● How to complete this task
Copying rule for the data below: pictures stay out, and only the lines from the one with "Pour apprendre davantage" down to the one with "techniki rolniczej.", inclusive, are repeated exactly.

[Collected data]
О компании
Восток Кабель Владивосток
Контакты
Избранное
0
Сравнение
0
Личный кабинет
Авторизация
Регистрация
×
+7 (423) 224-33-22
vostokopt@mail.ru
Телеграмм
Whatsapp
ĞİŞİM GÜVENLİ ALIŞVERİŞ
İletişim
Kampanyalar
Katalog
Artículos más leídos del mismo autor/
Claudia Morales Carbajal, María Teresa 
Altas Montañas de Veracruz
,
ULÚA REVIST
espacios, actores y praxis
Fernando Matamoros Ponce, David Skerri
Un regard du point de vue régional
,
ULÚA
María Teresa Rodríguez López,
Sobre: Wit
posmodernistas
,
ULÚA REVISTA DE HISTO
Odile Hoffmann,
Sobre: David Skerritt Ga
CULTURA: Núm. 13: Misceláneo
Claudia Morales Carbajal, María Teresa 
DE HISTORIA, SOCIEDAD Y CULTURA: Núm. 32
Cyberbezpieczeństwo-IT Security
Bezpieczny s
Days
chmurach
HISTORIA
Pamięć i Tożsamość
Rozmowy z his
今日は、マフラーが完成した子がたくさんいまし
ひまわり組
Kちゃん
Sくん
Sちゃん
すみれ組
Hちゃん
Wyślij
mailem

* * *

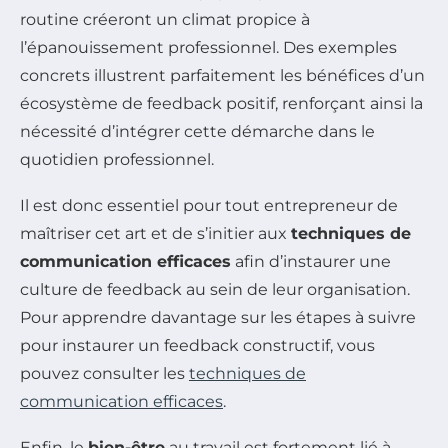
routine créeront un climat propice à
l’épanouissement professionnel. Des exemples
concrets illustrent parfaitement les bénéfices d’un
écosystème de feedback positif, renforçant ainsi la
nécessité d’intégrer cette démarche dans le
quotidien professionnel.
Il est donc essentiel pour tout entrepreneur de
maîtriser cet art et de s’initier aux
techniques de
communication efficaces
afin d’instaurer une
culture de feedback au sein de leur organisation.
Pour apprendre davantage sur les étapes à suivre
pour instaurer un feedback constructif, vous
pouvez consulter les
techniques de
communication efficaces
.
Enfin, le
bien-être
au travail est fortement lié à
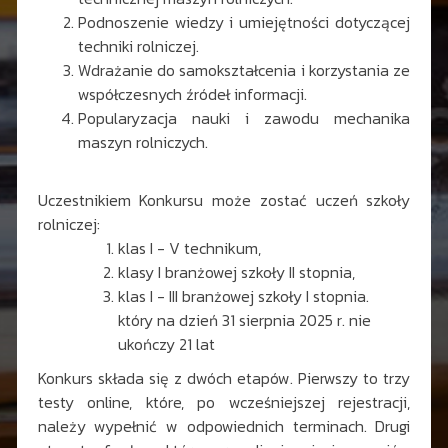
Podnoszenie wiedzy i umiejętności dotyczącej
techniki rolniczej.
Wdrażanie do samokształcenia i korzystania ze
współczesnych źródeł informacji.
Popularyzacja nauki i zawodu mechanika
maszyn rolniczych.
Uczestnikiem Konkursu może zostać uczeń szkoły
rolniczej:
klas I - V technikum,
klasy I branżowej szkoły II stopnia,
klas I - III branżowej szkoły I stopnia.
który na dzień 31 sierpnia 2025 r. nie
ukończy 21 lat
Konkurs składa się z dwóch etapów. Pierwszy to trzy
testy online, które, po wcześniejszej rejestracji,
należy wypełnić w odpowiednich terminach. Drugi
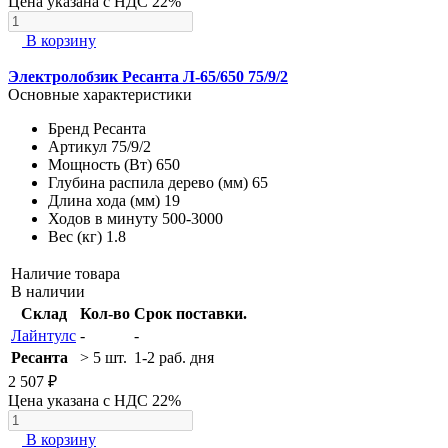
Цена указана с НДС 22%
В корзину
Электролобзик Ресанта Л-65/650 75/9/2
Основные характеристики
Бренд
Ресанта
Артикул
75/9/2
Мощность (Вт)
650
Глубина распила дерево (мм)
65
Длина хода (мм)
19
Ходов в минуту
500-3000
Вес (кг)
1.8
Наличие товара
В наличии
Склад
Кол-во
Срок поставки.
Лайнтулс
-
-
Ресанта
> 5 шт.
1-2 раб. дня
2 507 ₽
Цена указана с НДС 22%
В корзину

● Your response
Pour apprendre davantage sur les étapes à suivre
pour instaurer un feedback constructif, vous
pouvez consulter les
techniques de
communication efficaces
.
Enfin, le
bien-être
au travail est fortement lié à
Podnoszenie wiedzy i umiejętności dotyczącej
techniki rolniczej.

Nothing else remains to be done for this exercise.